> **EXERCISE DESCRIPTION**
Copy each line of the records below that mentions the word "DaoImp".

(THE DATA begins)

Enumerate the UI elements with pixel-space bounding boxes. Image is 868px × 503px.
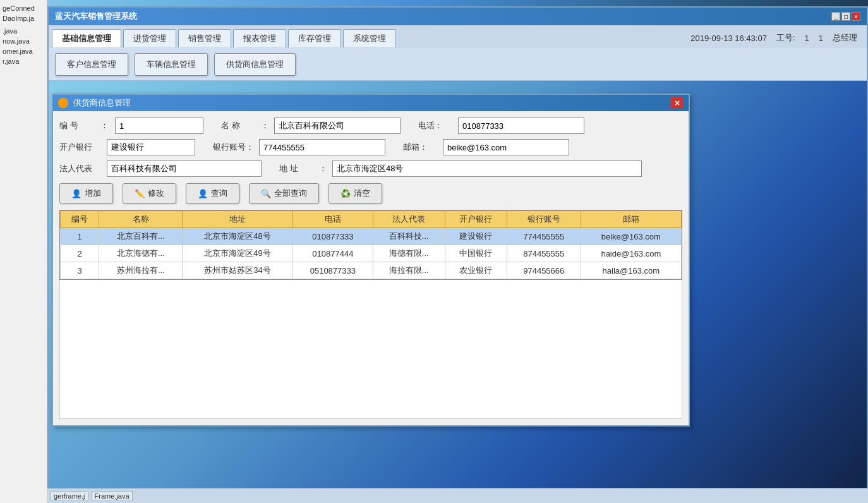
supplier-dialog-title-text: 供货商信息管理: [73, 97, 131, 109]
form-row-3: 法人代表 地 址 ：: [59, 161, 682, 177]
tab-baobiao[interactable]: 报表管理: [233, 29, 286, 47]
cell-mc: 北京海德有...: [99, 245, 183, 262]
form-row-1: 编 号 ： 名 称 ： 电话：: [59, 118, 682, 134]
col-mc: 名称: [99, 211, 183, 228]
query-label: 查询: [211, 188, 227, 199]
status-item-1: gerframe.j: [51, 491, 88, 501]
cell-fr: 海拉有限...: [373, 262, 445, 279]
col-email: 邮箱: [581, 211, 681, 228]
yhzh-input[interactable]: [259, 139, 385, 155]
yhzh-label: 银行账号：: [213, 142, 254, 153]
tab-xitong[interactable]: 系统管理: [343, 29, 396, 47]
add-button[interactable]: 👤 增加: [59, 183, 113, 203]
cell-bh: 2: [61, 245, 99, 262]
minimize-button[interactable]: _: [831, 12, 840, 21]
cell-dz: 北京市海淀区48号: [183, 228, 292, 245]
left-sidebar: geConned DaoImp.ja .java now.java omer.j…: [0, 0, 47, 503]
clear-icon: ♻️: [341, 189, 351, 198]
add-label: 增加: [85, 188, 101, 199]
cell-yhzh: 874455555: [507, 245, 581, 262]
user-value: 1: [819, 33, 823, 43]
supplier-dialog: 供货商信息管理 × 编 号 ： 名 称 ： 电话： 开户银行: [52, 94, 690, 427]
cell-mc: 北京百科有...: [99, 228, 183, 245]
role-value: 总经理: [833, 32, 857, 44]
toolbar: 客户信息管理 车辆信息管理 供货商信息管理: [49, 48, 867, 81]
main-window: 蓝天汽车销售管理系统 _ □ × 基础信息管理 进货管理 销售管理 报表管理 库…: [47, 6, 868, 503]
cell-kh: 农业银行: [445, 262, 507, 279]
cell-dz: 北京市海淀区49号: [183, 245, 292, 262]
edit-icon: ✏️: [135, 189, 145, 198]
sidebar-file-1: geConned: [2, 3, 45, 13]
query-all-icon: 🔍: [261, 189, 271, 198]
cell-fr: 百科科技...: [373, 228, 445, 245]
col-dh: 电话: [292, 211, 373, 228]
status-bar: gerframe.j Frame.java: [47, 488, 868, 503]
table-header-row: 编号 名称 地址 电话 法人代表 开户银行 银行账号 邮箱: [61, 211, 682, 228]
tab-jinhuo[interactable]: 进货管理: [123, 29, 176, 47]
add-icon: 👤: [71, 189, 81, 198]
dh-input[interactable]: [458, 118, 584, 134]
cell-kh: 中国银行: [445, 245, 507, 262]
mc-label: 名 称: [221, 120, 256, 131]
sidebar-file-2: DaoImp.ja: [2, 13, 45, 23]
cell-email: haide@163.com: [581, 245, 681, 262]
button-row: 👤 增加 ✏️ 修改 👤 查询 🔍 全部查询: [59, 183, 682, 203]
query-button[interactable]: 👤 查询: [186, 183, 239, 203]
table-row[interactable]: 3 苏州海拉有... 苏州市姑苏区34号 0510877333 海拉有限... …: [61, 262, 682, 279]
tab-jichu[interactable]: 基础信息管理: [52, 29, 121, 47]
tab-xiaoshou[interactable]: 销售管理: [178, 29, 231, 47]
table-row[interactable]: 2 北京海德有... 北京市海淀区49号 010877444 海德有限... 中…: [61, 245, 682, 262]
customer-mgmt-button[interactable]: 客户信息管理: [55, 53, 128, 76]
kh-input[interactable]: [107, 139, 195, 155]
mc-colon: ：: [261, 120, 269, 131]
query-all-button[interactable]: 🔍 全部查询: [249, 183, 319, 203]
tab-kucun[interactable]: 库存管理: [288, 29, 341, 47]
query-icon: 👤: [198, 189, 208, 198]
dh-label: 电话：: [418, 120, 453, 131]
bh-colon: ：: [100, 120, 109, 131]
col-dz: 地址: [183, 211, 292, 228]
table-empty-area: [59, 280, 682, 419]
sidebar-file-7: r.java: [2, 56, 45, 66]
cell-dh: 0510877333: [292, 262, 373, 279]
sidebar-file-4: .java: [2, 26, 45, 36]
table-container: 编号 名称 地址 电话 法人代表 开户银行 银行账号 邮箱: [59, 210, 682, 280]
datetime-display: 2019-09-13 16:43:07: [690, 33, 767, 43]
clear-button[interactable]: ♻️ 清空: [329, 183, 382, 203]
dz-input[interactable]: [332, 161, 642, 177]
col-fr: 法人代表: [373, 211, 445, 228]
cell-bh: 3: [61, 262, 99, 279]
vehicle-mgmt-button[interactable]: 车辆信息管理: [135, 53, 208, 76]
cell-yhzh: 774455555: [507, 228, 581, 245]
window-chrome: _ □ ×: [831, 12, 860, 21]
fr-input[interactable]: [107, 161, 262, 177]
email-input[interactable]: [443, 139, 569, 155]
cell-dh: 010877444: [292, 245, 373, 262]
supplier-dialog-close[interactable]: ×: [671, 97, 684, 109]
yxiang-label: 邮箱：: [403, 142, 438, 153]
edit-button[interactable]: ✏️ 修改: [123, 183, 176, 203]
col-kh: 开户银行: [445, 211, 507, 228]
sidebar-file-6: omer.java: [2, 46, 45, 56]
gong-label: 工号:: [776, 32, 795, 44]
close-button[interactable]: ×: [852, 12, 860, 21]
bh-input[interactable]: [115, 118, 203, 134]
cell-yhzh: 974455666: [507, 262, 581, 279]
supplier-table: 编号 名称 地址 电话 法人代表 开户银行 银行账号 邮箱: [60, 210, 682, 279]
main-window-title: 蓝天汽车销售管理系统: [55, 11, 137, 22]
gong-value: 1: [805, 33, 809, 43]
dz-colon: ：: [319, 163, 327, 174]
maximize-button[interactable]: □: [841, 12, 850, 21]
edit-label: 修改: [148, 188, 164, 199]
mc-input[interactable]: [274, 118, 401, 134]
tab-info: 2019-09-13 16:43:07 工号: 1 1 总经理: [690, 32, 864, 44]
supplier-dialog-body: 编 号 ： 名 称 ： 电话： 开户银行 银行账号： 邮箱：: [53, 111, 689, 425]
table-row[interactable]: 1 北京百科有... 北京市海淀区48号 010877333 百科科技... 建…: [61, 228, 682, 245]
cell-email: haila@163.com: [581, 262, 681, 279]
cell-kh: 建设银行: [445, 228, 507, 245]
supplier-mgmt-button[interactable]: 供货商信息管理: [214, 53, 296, 76]
dz-label: 地 址: [279, 163, 314, 174]
cell-dh: 010877333: [292, 228, 373, 245]
cell-fr: 海德有限...: [373, 245, 445, 262]
main-content: 供货商信息管理 × 编 号 ： 名 称 ： 电话： 开户银行: [49, 81, 867, 499]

(THE DATA ends)

> **ANSWER FOR THIS EXERCISE**
left-sidebar: geConned DaoImp.ja .java now.java omer.j…: [0, 0, 47, 503]
sidebar-file-2: DaoImp.ja: [2, 13, 45, 23]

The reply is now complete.